• _TRY IT_
Reproduce, from the lines below, exactly the stretch that begins at the line containing "Francuski szyk – sukienki na co" and ends at the line containing "Печатная продукция", both included.
+===+
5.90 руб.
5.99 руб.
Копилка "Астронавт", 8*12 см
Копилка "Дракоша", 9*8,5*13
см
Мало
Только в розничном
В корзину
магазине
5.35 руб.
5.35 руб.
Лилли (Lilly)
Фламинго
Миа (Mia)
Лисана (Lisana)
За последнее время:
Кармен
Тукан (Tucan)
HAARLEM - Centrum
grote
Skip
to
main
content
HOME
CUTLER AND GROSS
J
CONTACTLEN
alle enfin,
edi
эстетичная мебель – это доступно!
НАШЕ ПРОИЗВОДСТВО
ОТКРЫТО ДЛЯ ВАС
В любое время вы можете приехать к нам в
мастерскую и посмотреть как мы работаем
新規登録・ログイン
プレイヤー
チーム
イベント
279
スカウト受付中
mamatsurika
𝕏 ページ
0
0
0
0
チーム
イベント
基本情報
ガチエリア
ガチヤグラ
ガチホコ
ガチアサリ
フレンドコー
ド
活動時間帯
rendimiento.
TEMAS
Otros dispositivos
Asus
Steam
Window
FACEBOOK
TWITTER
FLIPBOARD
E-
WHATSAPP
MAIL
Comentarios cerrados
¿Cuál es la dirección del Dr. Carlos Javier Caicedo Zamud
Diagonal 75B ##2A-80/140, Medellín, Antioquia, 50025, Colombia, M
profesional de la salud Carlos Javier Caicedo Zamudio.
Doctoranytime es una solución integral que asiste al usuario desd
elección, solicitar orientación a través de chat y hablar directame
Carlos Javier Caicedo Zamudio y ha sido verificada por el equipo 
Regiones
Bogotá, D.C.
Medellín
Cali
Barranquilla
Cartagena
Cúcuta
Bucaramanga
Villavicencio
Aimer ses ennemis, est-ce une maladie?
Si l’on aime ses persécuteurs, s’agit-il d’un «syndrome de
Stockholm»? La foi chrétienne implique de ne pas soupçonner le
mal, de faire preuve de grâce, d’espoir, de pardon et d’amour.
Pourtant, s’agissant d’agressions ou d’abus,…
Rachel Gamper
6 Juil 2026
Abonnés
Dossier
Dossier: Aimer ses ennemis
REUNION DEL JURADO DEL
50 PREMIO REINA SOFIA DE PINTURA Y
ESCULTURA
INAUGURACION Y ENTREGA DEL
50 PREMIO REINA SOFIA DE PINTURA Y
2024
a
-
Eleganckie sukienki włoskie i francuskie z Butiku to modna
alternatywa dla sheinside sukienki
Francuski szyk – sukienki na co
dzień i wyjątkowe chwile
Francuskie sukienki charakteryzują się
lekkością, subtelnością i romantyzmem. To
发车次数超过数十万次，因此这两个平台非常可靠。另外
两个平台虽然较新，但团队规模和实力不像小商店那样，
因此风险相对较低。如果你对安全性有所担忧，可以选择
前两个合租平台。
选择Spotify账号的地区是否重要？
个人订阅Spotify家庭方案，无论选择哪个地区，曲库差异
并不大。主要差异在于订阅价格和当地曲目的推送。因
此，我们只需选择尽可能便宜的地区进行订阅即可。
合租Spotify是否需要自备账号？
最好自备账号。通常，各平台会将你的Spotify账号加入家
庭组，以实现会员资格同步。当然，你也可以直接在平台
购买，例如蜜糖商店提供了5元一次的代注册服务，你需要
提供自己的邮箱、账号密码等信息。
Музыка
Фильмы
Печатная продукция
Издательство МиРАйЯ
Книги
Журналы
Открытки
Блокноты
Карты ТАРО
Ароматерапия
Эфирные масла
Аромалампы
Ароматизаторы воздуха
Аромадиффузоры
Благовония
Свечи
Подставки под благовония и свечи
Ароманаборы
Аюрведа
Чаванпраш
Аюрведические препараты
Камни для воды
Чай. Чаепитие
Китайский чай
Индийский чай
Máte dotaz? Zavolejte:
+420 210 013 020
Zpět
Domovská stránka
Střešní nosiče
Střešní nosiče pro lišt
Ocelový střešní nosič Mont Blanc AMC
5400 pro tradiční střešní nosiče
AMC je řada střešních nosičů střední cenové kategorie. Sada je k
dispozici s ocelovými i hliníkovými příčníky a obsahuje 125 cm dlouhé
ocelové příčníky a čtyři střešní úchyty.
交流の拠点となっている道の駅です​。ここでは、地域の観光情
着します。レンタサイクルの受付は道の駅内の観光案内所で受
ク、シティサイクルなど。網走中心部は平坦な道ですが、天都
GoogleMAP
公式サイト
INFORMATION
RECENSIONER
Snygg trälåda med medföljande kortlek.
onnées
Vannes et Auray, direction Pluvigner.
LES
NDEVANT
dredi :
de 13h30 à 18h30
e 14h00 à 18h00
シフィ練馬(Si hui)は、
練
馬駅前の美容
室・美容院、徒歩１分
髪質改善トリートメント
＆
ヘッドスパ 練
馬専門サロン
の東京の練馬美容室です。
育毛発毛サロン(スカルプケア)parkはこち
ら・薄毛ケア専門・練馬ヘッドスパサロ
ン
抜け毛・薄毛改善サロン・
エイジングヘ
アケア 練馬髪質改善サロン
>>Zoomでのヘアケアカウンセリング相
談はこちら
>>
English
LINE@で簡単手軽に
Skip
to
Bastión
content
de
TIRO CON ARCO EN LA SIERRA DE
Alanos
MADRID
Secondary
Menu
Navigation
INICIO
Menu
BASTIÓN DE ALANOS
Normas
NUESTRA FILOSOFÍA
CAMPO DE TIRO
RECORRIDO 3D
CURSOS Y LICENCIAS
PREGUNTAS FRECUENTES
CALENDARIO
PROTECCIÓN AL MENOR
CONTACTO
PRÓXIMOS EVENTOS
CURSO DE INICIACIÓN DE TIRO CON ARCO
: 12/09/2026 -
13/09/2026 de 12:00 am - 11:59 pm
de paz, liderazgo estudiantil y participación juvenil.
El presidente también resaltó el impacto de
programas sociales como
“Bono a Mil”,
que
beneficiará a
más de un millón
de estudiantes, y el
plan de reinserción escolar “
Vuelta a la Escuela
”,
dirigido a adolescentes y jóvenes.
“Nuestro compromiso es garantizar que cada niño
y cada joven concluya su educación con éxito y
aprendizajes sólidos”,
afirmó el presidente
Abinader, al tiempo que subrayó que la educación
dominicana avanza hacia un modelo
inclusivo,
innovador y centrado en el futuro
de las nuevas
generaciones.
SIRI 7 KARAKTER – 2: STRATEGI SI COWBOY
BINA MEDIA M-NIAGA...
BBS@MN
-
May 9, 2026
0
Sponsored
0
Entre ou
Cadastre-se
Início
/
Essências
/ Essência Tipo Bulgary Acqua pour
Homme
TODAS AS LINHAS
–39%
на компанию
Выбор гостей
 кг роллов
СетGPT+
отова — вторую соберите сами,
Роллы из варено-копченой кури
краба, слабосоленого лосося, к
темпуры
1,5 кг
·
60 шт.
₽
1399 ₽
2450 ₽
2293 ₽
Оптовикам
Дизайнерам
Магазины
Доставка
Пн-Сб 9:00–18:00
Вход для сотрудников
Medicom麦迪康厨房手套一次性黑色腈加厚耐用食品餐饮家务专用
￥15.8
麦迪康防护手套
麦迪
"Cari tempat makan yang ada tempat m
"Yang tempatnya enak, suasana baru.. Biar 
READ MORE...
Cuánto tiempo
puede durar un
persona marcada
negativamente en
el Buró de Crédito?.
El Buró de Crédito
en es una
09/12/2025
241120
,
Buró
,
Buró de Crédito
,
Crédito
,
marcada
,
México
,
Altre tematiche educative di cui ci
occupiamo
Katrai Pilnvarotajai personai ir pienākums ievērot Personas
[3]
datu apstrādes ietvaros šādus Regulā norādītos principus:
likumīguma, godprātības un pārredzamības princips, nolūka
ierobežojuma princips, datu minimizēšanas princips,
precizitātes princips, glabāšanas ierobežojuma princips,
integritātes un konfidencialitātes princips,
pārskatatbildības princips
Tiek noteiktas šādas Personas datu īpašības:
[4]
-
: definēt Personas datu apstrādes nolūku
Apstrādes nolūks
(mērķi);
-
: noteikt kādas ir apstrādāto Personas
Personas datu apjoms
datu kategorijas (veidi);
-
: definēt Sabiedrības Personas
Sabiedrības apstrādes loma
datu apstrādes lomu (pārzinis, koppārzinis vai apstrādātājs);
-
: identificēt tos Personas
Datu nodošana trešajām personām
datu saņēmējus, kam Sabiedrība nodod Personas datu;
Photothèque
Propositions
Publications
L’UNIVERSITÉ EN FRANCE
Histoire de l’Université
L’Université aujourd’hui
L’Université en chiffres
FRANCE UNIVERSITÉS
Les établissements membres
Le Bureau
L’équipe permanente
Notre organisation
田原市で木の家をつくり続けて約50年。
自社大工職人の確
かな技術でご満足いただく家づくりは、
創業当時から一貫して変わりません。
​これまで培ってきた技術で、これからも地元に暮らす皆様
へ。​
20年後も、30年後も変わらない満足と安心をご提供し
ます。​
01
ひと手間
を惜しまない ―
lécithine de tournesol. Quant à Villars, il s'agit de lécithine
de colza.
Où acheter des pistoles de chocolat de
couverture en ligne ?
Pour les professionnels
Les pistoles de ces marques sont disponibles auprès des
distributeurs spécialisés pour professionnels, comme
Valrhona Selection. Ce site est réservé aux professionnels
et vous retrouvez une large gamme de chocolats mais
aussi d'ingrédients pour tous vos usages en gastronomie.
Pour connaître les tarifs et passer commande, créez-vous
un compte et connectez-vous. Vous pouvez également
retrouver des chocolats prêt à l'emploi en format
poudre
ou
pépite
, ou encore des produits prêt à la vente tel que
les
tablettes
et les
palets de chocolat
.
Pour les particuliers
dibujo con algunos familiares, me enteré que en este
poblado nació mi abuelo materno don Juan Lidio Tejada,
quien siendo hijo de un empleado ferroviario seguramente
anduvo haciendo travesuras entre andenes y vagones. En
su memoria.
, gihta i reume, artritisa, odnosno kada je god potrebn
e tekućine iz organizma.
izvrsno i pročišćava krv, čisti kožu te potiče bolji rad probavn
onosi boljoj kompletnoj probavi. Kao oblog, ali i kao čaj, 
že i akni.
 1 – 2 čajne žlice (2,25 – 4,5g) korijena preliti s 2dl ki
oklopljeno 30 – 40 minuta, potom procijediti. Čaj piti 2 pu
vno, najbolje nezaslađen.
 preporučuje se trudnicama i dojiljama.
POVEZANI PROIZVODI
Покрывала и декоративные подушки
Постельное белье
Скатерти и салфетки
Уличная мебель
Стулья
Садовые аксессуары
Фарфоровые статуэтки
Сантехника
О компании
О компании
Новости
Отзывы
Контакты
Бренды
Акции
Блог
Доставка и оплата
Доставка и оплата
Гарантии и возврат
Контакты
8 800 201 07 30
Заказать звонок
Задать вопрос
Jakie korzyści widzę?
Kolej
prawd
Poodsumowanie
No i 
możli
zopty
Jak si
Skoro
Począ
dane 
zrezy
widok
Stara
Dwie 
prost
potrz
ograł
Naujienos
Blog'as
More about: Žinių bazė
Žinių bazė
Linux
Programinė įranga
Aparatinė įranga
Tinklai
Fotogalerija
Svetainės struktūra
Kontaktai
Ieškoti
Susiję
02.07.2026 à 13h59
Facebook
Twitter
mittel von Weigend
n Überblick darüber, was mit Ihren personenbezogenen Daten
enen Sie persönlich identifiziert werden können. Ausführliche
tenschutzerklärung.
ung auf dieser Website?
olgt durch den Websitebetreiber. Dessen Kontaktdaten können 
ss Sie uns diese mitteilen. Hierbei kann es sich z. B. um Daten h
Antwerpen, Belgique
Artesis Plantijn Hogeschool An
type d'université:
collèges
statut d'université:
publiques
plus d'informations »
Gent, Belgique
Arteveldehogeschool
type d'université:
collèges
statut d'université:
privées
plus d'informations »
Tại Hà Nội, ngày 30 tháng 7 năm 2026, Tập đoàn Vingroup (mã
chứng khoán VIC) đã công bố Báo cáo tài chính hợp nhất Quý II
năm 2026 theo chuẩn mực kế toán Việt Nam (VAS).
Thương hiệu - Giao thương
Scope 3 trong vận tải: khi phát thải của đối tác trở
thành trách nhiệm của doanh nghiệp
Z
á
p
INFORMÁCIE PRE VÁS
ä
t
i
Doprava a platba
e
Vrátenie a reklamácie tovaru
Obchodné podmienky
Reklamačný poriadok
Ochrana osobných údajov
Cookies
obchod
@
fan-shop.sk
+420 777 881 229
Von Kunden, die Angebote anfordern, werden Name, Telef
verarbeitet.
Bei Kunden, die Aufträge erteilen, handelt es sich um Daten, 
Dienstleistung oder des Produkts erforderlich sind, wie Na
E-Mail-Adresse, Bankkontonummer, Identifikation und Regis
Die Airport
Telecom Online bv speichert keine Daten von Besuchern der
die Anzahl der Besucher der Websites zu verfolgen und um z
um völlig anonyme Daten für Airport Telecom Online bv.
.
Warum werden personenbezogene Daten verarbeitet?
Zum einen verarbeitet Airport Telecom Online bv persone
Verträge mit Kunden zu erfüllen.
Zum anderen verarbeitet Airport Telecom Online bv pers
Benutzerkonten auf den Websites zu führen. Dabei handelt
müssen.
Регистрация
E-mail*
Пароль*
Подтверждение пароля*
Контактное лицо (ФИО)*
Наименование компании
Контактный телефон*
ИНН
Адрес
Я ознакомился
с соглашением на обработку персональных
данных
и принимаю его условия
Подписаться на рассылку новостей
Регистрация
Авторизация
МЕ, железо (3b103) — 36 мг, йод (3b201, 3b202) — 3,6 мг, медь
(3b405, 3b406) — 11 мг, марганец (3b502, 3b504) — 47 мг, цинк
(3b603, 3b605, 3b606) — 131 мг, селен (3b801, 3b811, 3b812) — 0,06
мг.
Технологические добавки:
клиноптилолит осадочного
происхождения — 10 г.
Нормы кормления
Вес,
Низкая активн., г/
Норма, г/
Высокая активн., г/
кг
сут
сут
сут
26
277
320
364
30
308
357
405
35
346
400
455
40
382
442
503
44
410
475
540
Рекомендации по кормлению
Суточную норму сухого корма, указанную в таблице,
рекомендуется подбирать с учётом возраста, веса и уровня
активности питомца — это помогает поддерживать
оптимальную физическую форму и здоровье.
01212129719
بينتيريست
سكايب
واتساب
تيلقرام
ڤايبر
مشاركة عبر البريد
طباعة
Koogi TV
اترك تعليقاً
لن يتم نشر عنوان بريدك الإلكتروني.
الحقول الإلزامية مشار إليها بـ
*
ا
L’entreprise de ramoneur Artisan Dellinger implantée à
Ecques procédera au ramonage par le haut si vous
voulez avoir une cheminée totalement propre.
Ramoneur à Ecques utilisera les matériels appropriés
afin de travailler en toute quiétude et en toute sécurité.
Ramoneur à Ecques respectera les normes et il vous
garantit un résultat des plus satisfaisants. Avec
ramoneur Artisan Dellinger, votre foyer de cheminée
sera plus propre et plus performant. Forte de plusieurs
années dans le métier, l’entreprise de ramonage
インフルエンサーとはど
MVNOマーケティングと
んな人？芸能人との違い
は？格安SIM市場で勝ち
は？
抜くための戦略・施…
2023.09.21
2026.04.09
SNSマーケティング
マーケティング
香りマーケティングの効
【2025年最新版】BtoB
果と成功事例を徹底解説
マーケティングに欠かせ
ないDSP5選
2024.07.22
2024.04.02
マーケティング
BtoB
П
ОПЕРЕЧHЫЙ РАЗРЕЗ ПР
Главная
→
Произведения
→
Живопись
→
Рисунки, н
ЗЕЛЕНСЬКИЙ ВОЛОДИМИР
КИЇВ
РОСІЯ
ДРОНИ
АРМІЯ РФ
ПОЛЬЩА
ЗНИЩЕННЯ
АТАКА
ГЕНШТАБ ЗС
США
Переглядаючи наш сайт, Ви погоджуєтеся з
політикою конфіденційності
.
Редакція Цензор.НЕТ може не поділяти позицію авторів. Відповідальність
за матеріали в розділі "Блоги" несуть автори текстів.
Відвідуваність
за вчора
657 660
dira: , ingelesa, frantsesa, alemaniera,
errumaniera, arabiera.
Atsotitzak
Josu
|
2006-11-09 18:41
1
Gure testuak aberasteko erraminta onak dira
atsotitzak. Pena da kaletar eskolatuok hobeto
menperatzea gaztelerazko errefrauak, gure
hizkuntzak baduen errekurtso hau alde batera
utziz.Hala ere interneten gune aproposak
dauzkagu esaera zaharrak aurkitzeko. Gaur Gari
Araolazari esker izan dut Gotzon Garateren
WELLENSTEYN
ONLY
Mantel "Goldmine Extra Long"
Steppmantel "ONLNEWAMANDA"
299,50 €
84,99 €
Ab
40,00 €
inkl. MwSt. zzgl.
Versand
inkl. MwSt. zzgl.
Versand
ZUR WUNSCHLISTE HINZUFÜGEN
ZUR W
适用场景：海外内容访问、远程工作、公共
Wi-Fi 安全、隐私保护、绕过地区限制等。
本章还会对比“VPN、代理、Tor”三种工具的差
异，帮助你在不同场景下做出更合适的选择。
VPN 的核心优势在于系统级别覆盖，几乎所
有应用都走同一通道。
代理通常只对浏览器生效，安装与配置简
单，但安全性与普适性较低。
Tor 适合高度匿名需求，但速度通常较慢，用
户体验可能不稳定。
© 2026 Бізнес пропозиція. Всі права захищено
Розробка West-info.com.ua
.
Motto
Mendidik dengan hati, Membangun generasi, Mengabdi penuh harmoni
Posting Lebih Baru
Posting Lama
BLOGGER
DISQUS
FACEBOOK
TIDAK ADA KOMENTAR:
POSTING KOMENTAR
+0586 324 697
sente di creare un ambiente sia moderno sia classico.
+===+
• _SOLUTION TO THE PROBLEM_
Francuski szyk – sukienki na co
dzień i wyjątkowe chwile
Francuskie sukienki charakteryzują się
lekkością, subtelnością i romantyzmem. To
发车次数超过数十万次，因此这两个平台非常可靠。另外
两个平台虽然较新，但团队规模和实力不像小商店那样，
因此风险相对较低。如果你对安全性有所担忧，可以选择
前两个合租平台。
选择Spotify账号的地区是否重要？
个人订阅Spotify家庭方案，无论选择哪个地区，曲库差异
并不大。主要差异在于订阅价格和当地曲目的推送。因
此，我们只需选择尽可能便宜的地区进行订阅即可。
合租Spotify是否需要自备账号？
最好自备账号。通常，各平台会将你的Spotify账号加入家
庭组，以实现会员资格同步。当然，你也可以直接在平台
购买，例如蜜糖商店提供了5元一次的代注册服务，你需要
提供自己的邮箱、账号密码等信息。
Музыка
Фильмы
Печатная продукция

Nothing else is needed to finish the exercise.